Here is the latest Government ad campaign in the battle of Coronavirus.
You get the message don’t you. We are meant to keep our distance when out and about. We should be around about two metres apart from each other, that’s obviously not meant to be a precise measurement. It’s a rough distance.
There are two brilliant things about the ad message. The first is that the Twitter and Facebook police who assess whether or not something is a good or bad thing are going to hate it. And guess what they do when they hate something? They retweet it, thousands of times with lots of comments about how stupid it is and how no-one can imagine three fridges next to each other because fridges come in different sizes and you don’t get fridges outside.
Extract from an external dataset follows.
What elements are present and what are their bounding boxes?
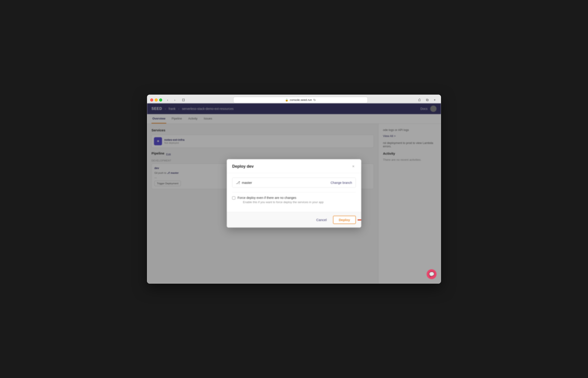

Meanwhile lots and lots of people are looking at twitter, seeing the message and talking about what being 2 metres apart from others looks like. And they are thinking about fridges, three individual fridges, probably with a mini Boris walking into each one to get away from a reporter. By this time we can’t get those images out of our head. The advert has done its job, it has reminded us again of the importance of social distancing. It will stick
Christian preachers will do well to learn from this. It’s what is sometimes called “sticky communication.”We aren’t always good at that. The reason is that we tend to come from backgrounds where we love talking about books, writing and abstract concepts. The problem is that lots of people don’t think in abstract concepts. They think visually and they want to see concrete examples of things that work.
So, when we stand up to preach and quote our favourite obscure theological author as though they should have heard of him, we talk over most people’s heads. When we trawl our memories or the internet for obscure examples from history we lose them. When we put together a power-point presentation with our five year vision, we leave them cold. It’s not that they lack intelligence and wisdom, it’s that we lack communication skills … and wisdom.
I can’t help feeling that this reflects a little of the elitism in our churches that locks us in to a narrow class and cultural make up. I also guess that we shouldn’t be surprised if it makes us harder to follow on line and come under pressure to shorten our sermons. I wonder how much our preaching would improve if we gave more time to story telling and concrete examples?